The main limitation in this review concerns the limited number of included studies. It would, however, not be appropriate to rely on studies that do not include the gestational weeks under investigation, are up to 50 years old, use different methods for estimation of due date, or exclude the vast majority of women that go into spontaneous labor under an expectant management of pregnancies. We discussed problems with the wide variations in current systematic reviews and described how we have attempted to overcome the problem by defining strict criteria for inclusion. This decision had a major implication concerning the power of our analysis, as only seven studies were found to be eligible. To summarize, as Greenhalgh states: “any numerical result, however precise, accurate, ‘significant,’ or otherwise incontrovertible, must be placed in the context of the painfully simple and often frustratingly general question which the review addressed”.53(p.674) Also, we were only able to separate groups by the number of weeks, even though different regimens should ideally be compared according to single days. Some guidelines recommend that the women deliver before 42+0 GW, which means that induction is not initiated until 41+3–5 GW.18,19 In practice, this implies that a considerable number of women will have time to go into spontaneous labor before reaching the time for recommended induction. As we compile data on a weekly basis, our findings may overestimate the effects regarding both benefits and harms if the groups in reality are only separated by a few days.

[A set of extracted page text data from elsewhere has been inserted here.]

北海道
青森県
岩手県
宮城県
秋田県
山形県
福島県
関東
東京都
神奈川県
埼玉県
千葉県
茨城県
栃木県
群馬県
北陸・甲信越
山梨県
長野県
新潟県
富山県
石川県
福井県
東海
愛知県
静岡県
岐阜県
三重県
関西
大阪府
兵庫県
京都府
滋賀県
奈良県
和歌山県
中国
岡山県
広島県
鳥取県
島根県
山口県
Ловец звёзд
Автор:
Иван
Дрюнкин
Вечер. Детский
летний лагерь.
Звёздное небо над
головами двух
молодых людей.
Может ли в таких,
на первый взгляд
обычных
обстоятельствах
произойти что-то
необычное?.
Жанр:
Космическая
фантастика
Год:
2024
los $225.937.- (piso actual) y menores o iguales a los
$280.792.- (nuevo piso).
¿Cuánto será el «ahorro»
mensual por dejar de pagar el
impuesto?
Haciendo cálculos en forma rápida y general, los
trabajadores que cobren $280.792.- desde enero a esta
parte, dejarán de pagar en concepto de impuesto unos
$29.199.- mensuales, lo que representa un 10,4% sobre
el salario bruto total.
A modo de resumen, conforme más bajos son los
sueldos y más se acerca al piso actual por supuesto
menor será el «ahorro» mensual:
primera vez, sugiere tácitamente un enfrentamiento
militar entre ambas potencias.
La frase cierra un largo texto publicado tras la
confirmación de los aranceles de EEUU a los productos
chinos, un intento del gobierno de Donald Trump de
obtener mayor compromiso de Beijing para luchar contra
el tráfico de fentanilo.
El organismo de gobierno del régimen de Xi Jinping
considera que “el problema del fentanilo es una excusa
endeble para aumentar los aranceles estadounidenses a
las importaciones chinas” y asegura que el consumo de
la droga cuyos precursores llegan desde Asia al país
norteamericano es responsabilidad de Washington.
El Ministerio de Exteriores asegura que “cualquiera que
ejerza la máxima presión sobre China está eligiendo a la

Finally, none of the studies included indicators of long-term effects on the child, such as cerebral palsy or hypoxic-ischemic encephalopathy. Therefore, we included pH < 7.10 as the best available proxy measure for possible long-term offspring outcomes. This is a deviation from the original protocol.37
The objective of this systematic review was to compare the effect of routine labor induction between one and two weeks past EDD to the practice of awaiting spontaneous onset of labor until two weeks past EDD. The review included seven primary studies. We found routine induction at 41+0–6 GW associated with a decreased risk of meconium stained amniotic fluid and oligohydramnios and with an increased risk of CS, labor dystocia, chorioamnionitis, precipitate labor, uterine rupture and low pH in the newborn. No conclusions could be drawn on perinatal death due to lack of statistical power. For perinatal outcomes, our findings largely support previous meta-analyses, except for perinatal death. For maternal outcomes (including outcomes related to the course of labor), routine induction was associated with several adverse outcomes, including an increased risk of CS, which is not in line with previous reviews. The current review used stricter inclusion criteria than most of the previous reviews, which is potentially the main reason for discrepancies from previous findings. These restrictions were applied in order to enhance the methodological quality and increase the relevance for contemporary maternity care. Our findings do not support the widespread use of induction prior to post-term, and they highlight the importance of discussing whether the threshold has been reached where risks related to the procedure of induction outweigh potential harms from the ongoing pregnancy, and whether induction of labor should be applied to large populations of low-risk women. If an intervention cannot demonstrate a positive association between higher intervention rates and an improved perinatal outcome, and evidence exists that the intervention itself may impose maternal and perinatal risks, it is normally decided to strive for the lowest intervention rates. In the case of routine induction prior to post-term, the challenge is how to prevent fetal demise leading to poor fetal outcome and in few occasions of fetal death. Nevertheless, one might ask if routine induction of labor on larger populations of healthy women and fetuses is the answer to this task, when – as demonstrated in this review – the intervention is associated with several iatrogenic effects.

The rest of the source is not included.